BEGIN Records supplied

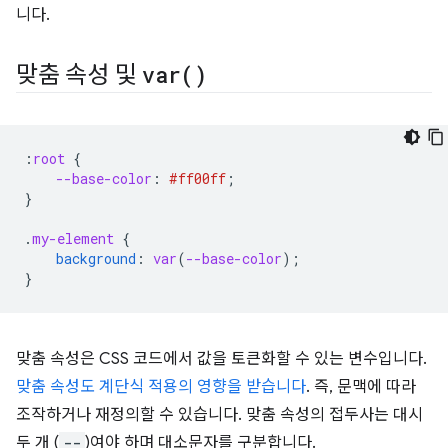
니다.
맞춤 속성 및
var(
)
:
root
{
--base-color
:
#ff00ff
;
}
.
my-element
{
background
:
var
(
--base-color
);
}
맞춤 속성은 CSS 코드에서 값을 토큰화할 수 있는 변수입니다.
맞춤 속성도 계단식 적용의 영향을 받습니다
. 즉, 문맥에 따라
조작하거나 재정의할 수 있습니다. 맞춤 속성의 접두사는 대시
두 개 (
--
)여야 하며 대소문자를 구분합니다.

END Records supplied

> [Activity] Nothing but the lines from the one holding "맞춤 속성은 CSS 코드에서 값을 토큰화할 수 있는 변수입니다." to the end of the entries should be output, each exactly as it appears.

> [Solution to the exercise]
맞춤 속성은 CSS 코드에서 값을 토큰화할 수 있는 변수입니다.
맞춤 속성도 계단식 적용의 영향을 받습니다
. 즉, 문맥에 따라
조작하거나 재정의할 수 있습니다. 맞춤 속성의 접두사는 대시
두 개 (
--
)여야 하며 대소문자를 구분합니다.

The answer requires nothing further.